**EXERCISE INPUT:**
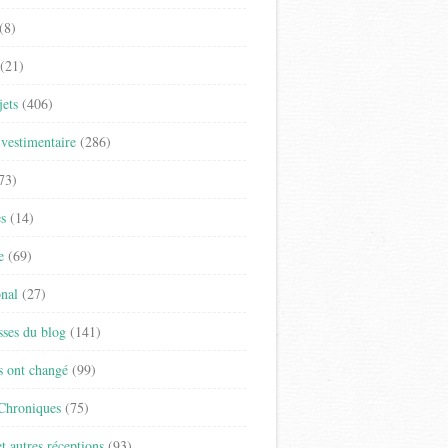
(8)
(21)
jets
(406)
vestimentaire
(286)
73)
es
(14)
e
(69)
onal
(27)
sses du blog
(141)
s ont changé
(99)
 Chroniques
(75)
t autres réceptions
(93)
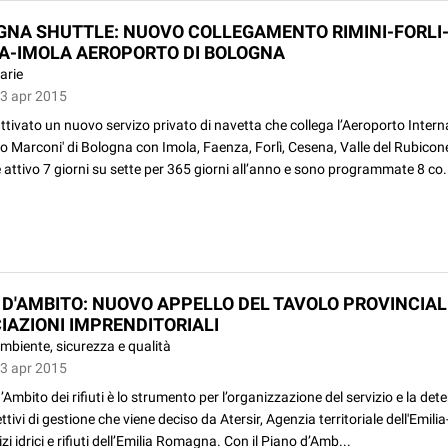
NA SHUTTLE: NUOVO COLLEGAMENTO RIMINI-FORLI
A-IMOLA AEROPORTO DI BOLOGNA
arie
03 apr 2015
attivato un nuovo servizo privato di navetta che collega l’Aeroporto Inter
o Marconi' di Bologna con Imola, Faenza, Forlì, Cesena, Valle del Rubicone 
è attivo 7 giorni su sette per 365 giorni all’anno e sono programmate 8 co.
 D'AMBITO: NUOVO APPELLO DEL TAVOLO PROVINCIAL
IAZIONI IMPRENDITORIALI
mbiente, sicurezza e qualità
03 apr 2015
d’Ambito dei rifiuti è lo strumento per l’organizzazione del servizio e la de
ettivi di gestione che viene deciso da Atersir, Agenzia territoriale dell'Emi
izi idrici e rifiuti dell’Emilia Romagna. Con il Piano d’Amb...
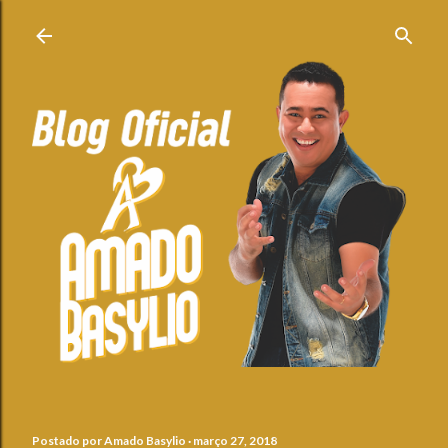
Pular para o conteúdo principal
Postado por
Amado Basylio
março 27, 2018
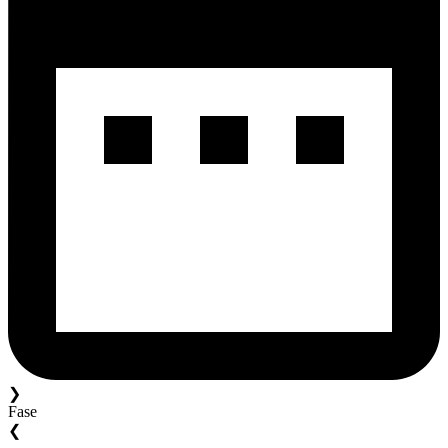
❯
Fase
❮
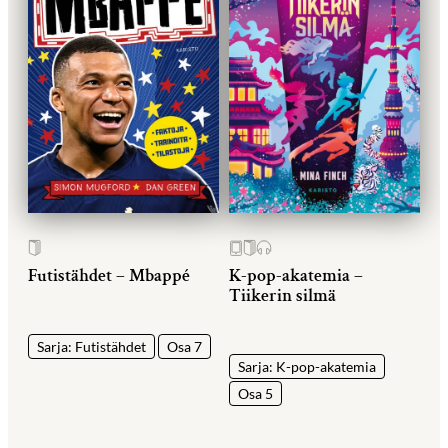
Futistähdet – Mbappé
K-pop-akatemia –
Tiikerin silmä
Sarja: Futistähdet
Osa 7
Sarja: K-pop-akatemia
Osa 5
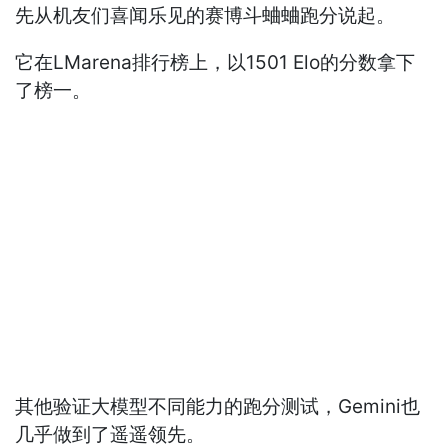
先从机友们喜闻乐见的赛博斗蛐蛐跑分说起。
它在LMarena排行榜上，以1501 Elo的分数拿下
了榜一。
其他验证大模型不同能力的跑分测试，Gemini也
几乎做到了遥遥领先。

**ACTIVITY:**
From the line that contains "Sarja: Futistähdet" down to the last line of the material above, every line must be repeated exactly, with pictures removed and both end lines included.

**OUTPUT OF THE EXERCISE:**
Sarja: Futistähdet
Osa 7
Sarja: K-pop-akatemia
Osa 5
先从机友们喜闻乐见的赛博斗蛐蛐跑分说起。
它在LMarena排行榜上，以1501 Elo的分数拿下
了榜一。
其他验证大模型不同能力的跑分测试，Gemini也
几乎做到了遥遥领先。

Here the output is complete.